(Extracted records)
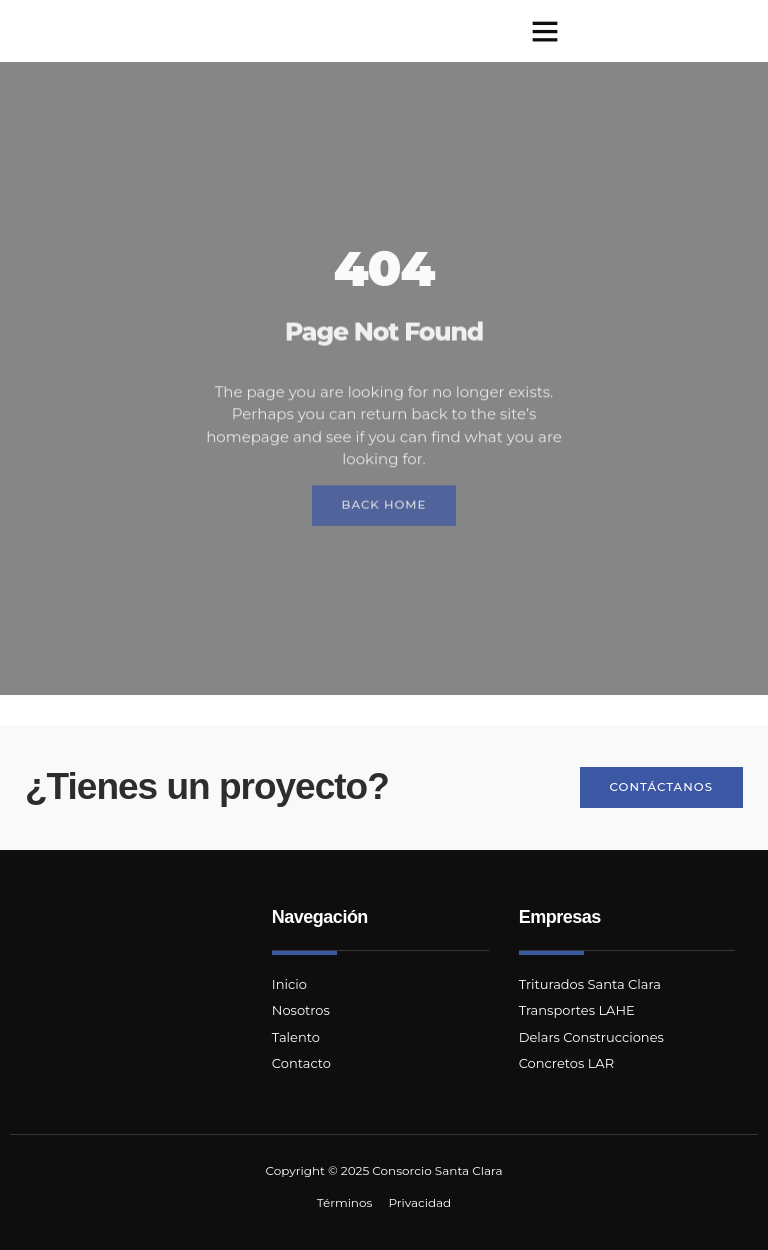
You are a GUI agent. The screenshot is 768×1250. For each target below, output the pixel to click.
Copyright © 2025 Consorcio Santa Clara (384, 1170)
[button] (545, 31)
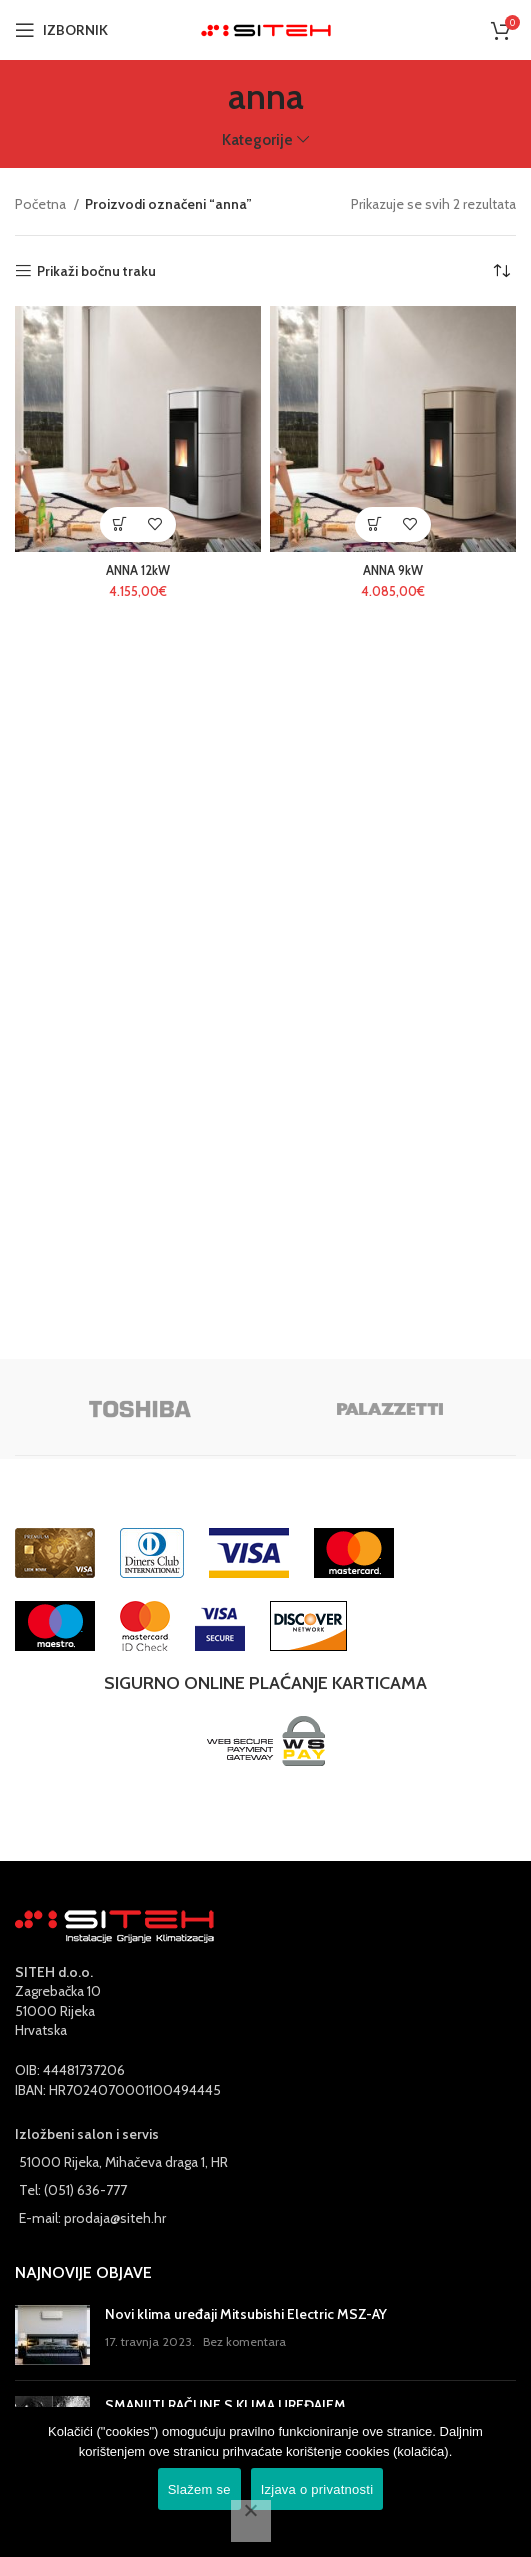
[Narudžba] (501, 271)
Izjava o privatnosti (317, 2489)
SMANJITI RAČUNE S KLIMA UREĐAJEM (225, 2405)
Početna (42, 204)
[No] (251, 2521)
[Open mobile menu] (61, 30)
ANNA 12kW (138, 570)
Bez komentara (244, 2341)
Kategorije (257, 139)
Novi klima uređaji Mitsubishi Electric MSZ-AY (246, 2314)
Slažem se (199, 2489)
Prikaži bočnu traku (96, 271)
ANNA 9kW (393, 570)
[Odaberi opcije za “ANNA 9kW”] (375, 524)
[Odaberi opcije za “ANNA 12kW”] (120, 524)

### Your goal:
Going from the line that contains "[Open mobile menu] (61, 30)" to the last line of the records, reproduce every line as written.

### Solved problem:
[Open mobile menu] (61, 30)
ANNA 12kW (138, 570)
Bez komentara (244, 2341)
Kategorije (257, 139)
Novi klima uređaji Mitsubishi Electric MSZ-AY (246, 2314)
Slažem se (199, 2489)
Prikaži bočnu traku (96, 271)
ANNA 9kW (393, 570)
[Odaberi opcije za “ANNA 9kW”] (375, 524)
[Odaberi opcije za “ANNA 12kW”] (120, 524)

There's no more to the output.